A complete list of OpenLDAP contributors, from the project's inception to the present, can be found at http://www.openldap.org/project/.
Since the late '90's, OpenLDAP has continued to mature, overseen by the OpenLDAP Foundation, and supported by contributions from industry sponsors. As of this writing, version 2.3 is the stable release, and version 2.4 is in the beta stages.
As was the intent with the University of Michigan LDAP server, OpenLDAP still adheres closely to the LDAP standards.
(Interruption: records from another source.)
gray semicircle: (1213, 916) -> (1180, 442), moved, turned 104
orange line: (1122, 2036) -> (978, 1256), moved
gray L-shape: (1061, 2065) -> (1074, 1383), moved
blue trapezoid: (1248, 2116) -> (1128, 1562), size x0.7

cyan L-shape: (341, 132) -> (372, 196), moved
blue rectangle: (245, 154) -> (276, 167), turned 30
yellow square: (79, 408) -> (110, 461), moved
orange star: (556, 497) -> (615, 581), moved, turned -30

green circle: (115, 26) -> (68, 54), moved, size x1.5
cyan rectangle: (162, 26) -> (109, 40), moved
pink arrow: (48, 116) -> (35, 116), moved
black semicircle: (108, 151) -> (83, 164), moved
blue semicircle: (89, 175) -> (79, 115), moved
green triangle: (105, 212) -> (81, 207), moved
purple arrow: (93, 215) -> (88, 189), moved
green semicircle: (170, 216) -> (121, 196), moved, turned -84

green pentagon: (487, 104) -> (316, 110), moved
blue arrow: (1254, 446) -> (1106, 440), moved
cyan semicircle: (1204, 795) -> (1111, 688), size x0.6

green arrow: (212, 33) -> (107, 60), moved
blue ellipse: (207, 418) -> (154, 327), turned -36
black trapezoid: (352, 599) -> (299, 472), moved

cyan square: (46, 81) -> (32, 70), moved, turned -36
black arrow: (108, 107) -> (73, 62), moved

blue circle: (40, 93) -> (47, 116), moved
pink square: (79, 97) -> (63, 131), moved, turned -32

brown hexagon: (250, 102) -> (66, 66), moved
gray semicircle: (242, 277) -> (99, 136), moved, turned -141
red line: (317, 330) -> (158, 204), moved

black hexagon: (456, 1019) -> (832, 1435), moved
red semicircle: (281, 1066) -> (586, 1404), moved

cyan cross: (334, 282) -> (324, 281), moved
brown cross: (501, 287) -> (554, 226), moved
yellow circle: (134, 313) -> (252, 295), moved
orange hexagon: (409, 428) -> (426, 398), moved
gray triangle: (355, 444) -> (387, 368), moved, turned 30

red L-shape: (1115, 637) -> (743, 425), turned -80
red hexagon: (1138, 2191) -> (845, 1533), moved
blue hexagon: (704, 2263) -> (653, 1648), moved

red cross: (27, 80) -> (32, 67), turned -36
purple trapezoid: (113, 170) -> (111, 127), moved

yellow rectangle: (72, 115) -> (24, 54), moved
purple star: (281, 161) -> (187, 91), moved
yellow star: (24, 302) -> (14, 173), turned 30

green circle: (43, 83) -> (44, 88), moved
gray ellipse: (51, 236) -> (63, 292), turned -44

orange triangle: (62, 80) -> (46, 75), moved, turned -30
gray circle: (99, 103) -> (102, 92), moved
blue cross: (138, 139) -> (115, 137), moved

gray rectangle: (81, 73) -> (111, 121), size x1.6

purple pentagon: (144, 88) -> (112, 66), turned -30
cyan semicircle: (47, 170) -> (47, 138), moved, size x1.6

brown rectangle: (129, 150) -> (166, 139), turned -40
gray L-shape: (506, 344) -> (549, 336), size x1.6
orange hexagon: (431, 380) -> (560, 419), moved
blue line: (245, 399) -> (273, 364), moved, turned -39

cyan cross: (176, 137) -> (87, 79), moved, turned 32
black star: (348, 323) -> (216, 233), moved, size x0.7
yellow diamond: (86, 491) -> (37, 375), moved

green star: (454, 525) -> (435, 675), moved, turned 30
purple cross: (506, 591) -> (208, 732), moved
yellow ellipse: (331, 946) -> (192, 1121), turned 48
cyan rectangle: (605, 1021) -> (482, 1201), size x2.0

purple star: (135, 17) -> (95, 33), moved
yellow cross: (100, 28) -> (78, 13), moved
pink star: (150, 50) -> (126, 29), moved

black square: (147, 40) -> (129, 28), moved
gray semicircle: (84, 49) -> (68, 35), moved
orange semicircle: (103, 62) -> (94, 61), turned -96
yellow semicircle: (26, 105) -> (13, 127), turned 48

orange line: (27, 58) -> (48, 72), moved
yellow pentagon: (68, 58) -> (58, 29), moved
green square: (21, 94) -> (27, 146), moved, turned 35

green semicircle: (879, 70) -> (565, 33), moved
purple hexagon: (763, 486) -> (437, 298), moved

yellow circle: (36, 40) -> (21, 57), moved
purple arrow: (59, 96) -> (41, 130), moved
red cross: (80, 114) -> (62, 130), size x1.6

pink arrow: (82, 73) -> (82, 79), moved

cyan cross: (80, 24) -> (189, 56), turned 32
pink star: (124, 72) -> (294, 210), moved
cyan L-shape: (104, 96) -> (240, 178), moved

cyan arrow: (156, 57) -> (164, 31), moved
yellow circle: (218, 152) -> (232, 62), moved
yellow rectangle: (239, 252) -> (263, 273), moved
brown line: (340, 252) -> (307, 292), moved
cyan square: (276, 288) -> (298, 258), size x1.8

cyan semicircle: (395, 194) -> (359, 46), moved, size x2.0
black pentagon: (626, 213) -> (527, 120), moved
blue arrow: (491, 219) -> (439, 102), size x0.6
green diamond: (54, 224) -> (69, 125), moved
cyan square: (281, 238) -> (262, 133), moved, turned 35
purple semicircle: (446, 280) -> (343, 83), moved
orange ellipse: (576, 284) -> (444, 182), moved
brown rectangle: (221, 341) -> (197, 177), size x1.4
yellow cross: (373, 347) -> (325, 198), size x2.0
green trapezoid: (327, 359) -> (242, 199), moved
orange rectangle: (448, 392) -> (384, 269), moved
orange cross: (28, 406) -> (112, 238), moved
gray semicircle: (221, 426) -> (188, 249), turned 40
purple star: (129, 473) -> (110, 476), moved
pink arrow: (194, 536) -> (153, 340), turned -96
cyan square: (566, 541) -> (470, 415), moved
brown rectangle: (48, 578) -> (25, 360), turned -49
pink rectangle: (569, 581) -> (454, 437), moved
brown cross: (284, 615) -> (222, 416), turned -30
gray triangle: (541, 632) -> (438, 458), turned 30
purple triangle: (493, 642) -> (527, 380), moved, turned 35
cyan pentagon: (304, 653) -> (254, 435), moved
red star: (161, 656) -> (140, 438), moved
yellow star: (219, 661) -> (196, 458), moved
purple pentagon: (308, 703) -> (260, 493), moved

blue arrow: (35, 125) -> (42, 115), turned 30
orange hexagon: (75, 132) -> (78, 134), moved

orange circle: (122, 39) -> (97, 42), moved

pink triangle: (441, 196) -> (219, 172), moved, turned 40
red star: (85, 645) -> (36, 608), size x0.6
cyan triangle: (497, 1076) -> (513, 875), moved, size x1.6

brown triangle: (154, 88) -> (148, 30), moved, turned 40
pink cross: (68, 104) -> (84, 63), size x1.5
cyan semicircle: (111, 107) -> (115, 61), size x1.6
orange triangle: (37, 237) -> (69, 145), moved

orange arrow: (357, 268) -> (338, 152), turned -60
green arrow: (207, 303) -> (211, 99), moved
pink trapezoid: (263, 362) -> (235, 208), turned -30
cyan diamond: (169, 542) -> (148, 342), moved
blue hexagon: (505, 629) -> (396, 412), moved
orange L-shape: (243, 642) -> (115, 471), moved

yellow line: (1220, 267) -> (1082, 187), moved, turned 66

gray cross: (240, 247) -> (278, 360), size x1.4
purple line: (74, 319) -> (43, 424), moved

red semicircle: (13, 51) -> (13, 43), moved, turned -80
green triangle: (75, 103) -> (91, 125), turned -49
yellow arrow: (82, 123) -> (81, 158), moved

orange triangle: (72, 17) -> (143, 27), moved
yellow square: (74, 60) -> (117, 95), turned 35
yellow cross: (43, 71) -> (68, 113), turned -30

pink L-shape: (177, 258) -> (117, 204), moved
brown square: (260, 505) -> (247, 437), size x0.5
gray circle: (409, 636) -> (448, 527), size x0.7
In fact, Kurt Zeilenga is responsible for many of the updates made to the LDAP standards in June 2006.
But in addition to its high degree of standards compliance, OpenLDAP is also one of the fastest directory servers in the market, far outpacing offerings from other Open Source directory server implementations.
We will now begin this transition from the high-level material presented earlier to a more practical examination of the OpenLDAP suite of packages. First, let's take a brief look at the technical structure of OpenLDAP.
The OpenLDAP suite can be broken up into four components:
Servers: Provide LDAP services
Clients: Manipulate LDAP data
Utilities: Support LDAP servers
Libraries: provide programming interfaces to LDAP
In the course of this book, we will look at all four of these categories. Here, we will just get an overview:
This diagram explains how these four elements relate to each other.
The main server in the LDAP suite is SLAPD (the Stand-Alone LDAP Daemon). This server provides access to one or more directory information trees. Clients connect to the server over the LDAP protocol, usually using a network-based connection (though SLAPD provides a UNIX socket listener, too).
A server can store directory data locally, or simply access (or proxy access) to external sources. Typically, it provides authentication and searching services, and may also support adding, removing, and modifying directory data. It provides fine-grained access control to the directory.
SLAPD is a major focus of this book, and we will discuss it in detail in the chapters to come.
Clients access LDAP servers over the LDAP network protocol. They function by requesting that the server performs operations on their behalf. Typically, a client will first connect to the directory server, then bind (authenticate), and then perform zero or more other operations (searches, modifications, additions, deletions, and so on) before finally unbinding and disconnecting.
Unlike clients, utilities do not perform operations using the LDAP protocol. Instead, they manipulate data at a lower level, and without mediation by the server. They are used primarily to help maintain the server.
There are several OpenLDAP libraries that are shared between LDAP applications. The libraries provide LDAP functions to these applications. The clients, utilities, and servers all share access to some of these libraries.
Application Programming Interfaces (APIs) are provided to allow software developers to write their own LDAP-aware applications without having to re-write fundamental LDAP code.
While the APIs provided with OpenLDAP are written in C, the OpenLDAP project also provides two Java APIs. These Java libraries are not included in the OpenLDAP suite, and are not covered in this book. Both however, can be retrieved from the OpenLDAP website: http://openldap.org.
As we move on through this book we will examine each of these components of the LDAP architecture in detail.
In this chapter we have covered the basics of LDAP directories in general, and of the OpenLDAP server in particular. We have covered the history of LDAP, the important terminology, and some of the high-level technical aspects of OpenLDAP. Now we are ready to start applying this knowledge.
In the next chapter we will turn our attention toward the process of installing and configuring OpenLDAP.